--- Input for this task ---
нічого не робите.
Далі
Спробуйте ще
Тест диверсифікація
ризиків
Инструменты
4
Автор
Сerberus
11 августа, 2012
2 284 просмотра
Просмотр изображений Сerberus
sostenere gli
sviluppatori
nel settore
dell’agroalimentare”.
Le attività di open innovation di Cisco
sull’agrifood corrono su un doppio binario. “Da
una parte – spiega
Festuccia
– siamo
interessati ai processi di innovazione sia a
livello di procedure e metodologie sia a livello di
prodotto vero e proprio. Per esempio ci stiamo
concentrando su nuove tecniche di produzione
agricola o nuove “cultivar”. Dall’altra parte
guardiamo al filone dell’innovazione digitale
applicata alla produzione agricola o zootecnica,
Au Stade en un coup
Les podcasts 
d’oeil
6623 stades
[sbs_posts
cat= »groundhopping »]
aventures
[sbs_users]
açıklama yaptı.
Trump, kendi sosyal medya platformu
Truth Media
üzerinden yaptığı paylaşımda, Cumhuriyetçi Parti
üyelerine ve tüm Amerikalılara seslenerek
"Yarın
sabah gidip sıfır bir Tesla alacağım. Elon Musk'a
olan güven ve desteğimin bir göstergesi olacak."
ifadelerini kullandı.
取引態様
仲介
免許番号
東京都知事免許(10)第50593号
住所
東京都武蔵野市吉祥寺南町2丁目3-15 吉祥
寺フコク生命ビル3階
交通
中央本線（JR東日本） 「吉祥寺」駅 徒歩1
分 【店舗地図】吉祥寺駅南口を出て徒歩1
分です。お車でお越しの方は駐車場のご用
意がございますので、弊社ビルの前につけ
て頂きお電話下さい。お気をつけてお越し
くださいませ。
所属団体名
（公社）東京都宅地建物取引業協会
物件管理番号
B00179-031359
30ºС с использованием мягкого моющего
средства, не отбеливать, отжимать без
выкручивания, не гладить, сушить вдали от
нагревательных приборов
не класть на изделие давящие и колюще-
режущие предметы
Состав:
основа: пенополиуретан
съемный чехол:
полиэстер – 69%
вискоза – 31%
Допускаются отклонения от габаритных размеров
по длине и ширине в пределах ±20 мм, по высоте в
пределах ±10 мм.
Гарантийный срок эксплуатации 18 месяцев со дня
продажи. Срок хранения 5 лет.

--- Task objective ---
An exact copy of the lines above, from the one containing "concentrando su nuove tecniche di produzione" down to the one containing "Truth Media" and including both, is the whole answer; retype it and nothing else.

--- Reply to the task ---
concentrando su nuove tecniche di produzione
agricola o nuove “cultivar”. Dall’altra parte
guardiamo al filone dell’innovazione digitale
applicata alla produzione agricola o zootecnica,
Au Stade en un coup
Les podcasts 
d’oeil
6623 stades
[sbs_posts
cat= »groundhopping »]
aventures
[sbs_users]
açıklama yaptı.
Trump, kendi sosyal medya platformu
Truth Media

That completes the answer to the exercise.